Once it became stable and a web interface was added, the WMF made hosting space for an online service at wmflabs. The software is open source and can still also be downloaded and installed locally. A Debian/Ubuntu Linux package is available, if you do not want to compile it yourself.

However, its functionality is not yet fully complete and it remains under active development. Programmers with Haskell skills are especially invited to contribute.

Technically, MediaWiki2LaTeX is programmed for the most part in the Haskell functional language. It can accept either raw wikitext or served html web pages as input and typically converts them to the LaTeX typesetting language as an intermediate format.

The documentation on this webpage was originally written by me, Benutzer:Dirk Huenniger. I am the main software developer of mediawiki2latex, so I probably know the technical details best. Other editors updated the manual or improved readability.

Recent changes

Bearbeiten
  • December 2019. Book Contents Page Template expansion option added.
  • November 2019. Online processing improved with faster rendering of larger books.
  • 7 November 2016. MediaWiki2LaTeX servers can now run conversion requests in parallel.

Additional User Documentation

Bearbeiten

There is an independent guide to mediawiki2latex on the Edutech Wiki of the University of Geneva.
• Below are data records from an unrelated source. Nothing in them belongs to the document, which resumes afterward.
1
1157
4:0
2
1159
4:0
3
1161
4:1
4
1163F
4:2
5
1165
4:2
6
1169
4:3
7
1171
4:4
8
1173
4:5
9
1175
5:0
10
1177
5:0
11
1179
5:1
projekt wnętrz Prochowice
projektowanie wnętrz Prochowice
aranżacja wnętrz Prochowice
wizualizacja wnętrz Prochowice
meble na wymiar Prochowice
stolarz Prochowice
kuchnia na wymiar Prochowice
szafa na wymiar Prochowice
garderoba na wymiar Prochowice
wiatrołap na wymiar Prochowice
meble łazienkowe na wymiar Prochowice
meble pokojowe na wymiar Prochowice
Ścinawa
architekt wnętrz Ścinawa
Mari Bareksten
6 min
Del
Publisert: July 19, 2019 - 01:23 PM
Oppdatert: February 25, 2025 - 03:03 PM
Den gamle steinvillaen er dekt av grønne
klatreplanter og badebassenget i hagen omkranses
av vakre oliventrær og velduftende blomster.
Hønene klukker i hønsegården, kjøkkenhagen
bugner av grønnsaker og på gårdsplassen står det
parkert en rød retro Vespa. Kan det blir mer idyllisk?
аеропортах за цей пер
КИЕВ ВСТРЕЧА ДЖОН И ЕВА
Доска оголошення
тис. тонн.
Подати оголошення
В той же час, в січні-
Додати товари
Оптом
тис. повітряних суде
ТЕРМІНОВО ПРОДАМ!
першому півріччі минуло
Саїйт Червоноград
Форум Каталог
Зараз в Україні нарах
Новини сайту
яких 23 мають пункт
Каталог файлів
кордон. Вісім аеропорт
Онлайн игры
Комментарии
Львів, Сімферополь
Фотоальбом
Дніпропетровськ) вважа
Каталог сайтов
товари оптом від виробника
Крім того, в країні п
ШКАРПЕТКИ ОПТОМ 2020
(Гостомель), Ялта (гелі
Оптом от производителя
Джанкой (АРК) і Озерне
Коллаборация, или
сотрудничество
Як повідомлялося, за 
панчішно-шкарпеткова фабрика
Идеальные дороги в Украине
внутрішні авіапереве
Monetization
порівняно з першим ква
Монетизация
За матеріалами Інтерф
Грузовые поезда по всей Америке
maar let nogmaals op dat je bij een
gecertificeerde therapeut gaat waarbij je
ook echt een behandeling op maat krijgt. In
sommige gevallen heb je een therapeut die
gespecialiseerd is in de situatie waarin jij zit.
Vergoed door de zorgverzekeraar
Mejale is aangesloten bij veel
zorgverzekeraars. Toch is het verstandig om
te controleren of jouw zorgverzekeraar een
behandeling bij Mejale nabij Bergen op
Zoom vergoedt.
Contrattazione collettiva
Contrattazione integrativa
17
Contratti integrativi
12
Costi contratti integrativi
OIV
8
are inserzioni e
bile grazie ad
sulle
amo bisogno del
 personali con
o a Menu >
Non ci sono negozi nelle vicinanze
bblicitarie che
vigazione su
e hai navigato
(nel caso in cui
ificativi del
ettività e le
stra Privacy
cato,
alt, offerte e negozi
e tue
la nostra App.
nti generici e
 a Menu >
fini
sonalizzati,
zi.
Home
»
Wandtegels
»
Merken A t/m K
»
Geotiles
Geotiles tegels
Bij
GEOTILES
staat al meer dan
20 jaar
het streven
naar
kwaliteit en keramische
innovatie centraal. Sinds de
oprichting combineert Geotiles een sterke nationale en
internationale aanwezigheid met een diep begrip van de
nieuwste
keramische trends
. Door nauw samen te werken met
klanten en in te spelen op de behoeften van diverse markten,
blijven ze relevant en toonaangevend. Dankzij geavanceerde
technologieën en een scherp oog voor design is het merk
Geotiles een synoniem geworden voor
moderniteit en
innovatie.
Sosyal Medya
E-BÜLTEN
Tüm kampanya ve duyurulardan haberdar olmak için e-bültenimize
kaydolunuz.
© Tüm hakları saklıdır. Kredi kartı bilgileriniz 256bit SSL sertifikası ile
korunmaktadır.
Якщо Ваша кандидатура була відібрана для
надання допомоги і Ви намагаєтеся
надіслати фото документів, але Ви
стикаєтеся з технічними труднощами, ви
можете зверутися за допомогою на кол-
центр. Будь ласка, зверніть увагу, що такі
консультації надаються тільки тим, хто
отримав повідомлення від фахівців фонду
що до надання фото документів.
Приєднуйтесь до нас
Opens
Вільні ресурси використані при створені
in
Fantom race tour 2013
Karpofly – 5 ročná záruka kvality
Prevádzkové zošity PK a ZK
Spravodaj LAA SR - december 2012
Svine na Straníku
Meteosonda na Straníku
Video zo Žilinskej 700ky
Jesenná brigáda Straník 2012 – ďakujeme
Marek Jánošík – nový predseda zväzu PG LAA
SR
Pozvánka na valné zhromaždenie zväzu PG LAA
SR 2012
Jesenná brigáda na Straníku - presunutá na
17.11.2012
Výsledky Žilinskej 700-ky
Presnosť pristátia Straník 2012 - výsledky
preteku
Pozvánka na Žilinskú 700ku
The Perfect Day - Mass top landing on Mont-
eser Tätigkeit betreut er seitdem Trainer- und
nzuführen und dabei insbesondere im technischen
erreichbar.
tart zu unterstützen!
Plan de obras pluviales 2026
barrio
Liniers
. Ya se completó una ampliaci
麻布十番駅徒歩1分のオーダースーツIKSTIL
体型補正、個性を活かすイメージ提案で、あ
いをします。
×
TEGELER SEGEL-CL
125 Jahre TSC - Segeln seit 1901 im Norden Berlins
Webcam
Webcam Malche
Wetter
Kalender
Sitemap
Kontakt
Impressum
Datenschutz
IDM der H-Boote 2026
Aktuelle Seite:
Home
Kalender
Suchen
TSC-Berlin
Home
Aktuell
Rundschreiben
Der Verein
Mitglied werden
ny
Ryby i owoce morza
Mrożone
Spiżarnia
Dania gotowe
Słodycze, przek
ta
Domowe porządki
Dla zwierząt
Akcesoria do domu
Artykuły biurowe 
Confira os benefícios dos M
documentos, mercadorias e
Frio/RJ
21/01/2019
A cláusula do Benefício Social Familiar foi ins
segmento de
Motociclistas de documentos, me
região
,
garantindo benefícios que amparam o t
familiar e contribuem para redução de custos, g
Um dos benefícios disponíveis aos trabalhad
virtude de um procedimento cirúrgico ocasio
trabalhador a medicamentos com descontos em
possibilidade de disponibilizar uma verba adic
It may provide complementary information.

Processing Multiple Articles

Bearbeiten
Bearbeiten

You can simply create a new page on the wiki and type something like this:

{{:MyPageOne}}
{{:MyPageTwo}}

The resulting page will display a concatenation of the pages MyPageOne and MyPageTwo.

MediaWiki Collections

Bearbeiten

You may create a collection using MediaWiki's Collection Extension, which also has a "Book Creator" user front end. This page can be processed from the web interface by selecting Template Expansion > Book / Collection or from the command line version using the command line option --bookmode. Just keep in mind that the standard web interface has a time limit of 1 hour, giving around 200 pages, although this can be changed and a 4 hour (800 page) service is also available online. The command line version does not have any limit.

Web Interface

Bearbeiten

Process Limits

Bearbeiten
Online services

There are two services, each with a different time limit and parallel process capability configured. Consequently each can process a different maximum size of collection or book:

If you request something while the full number of requests is already running you will see an error message saying "Not enough resources available to process your request! Your request has been dropped!" In this case you can either try later, try the other server, or if you will be a frequent user and have some technical knowledge you can install the software locally.

If either service accepts your request but times out while processing, it will fail with a timeout error.

Local installation

If you install mediawiki2latex locally there is no time limit. mediawiki2latex is open source software and thus free to use and even to modify.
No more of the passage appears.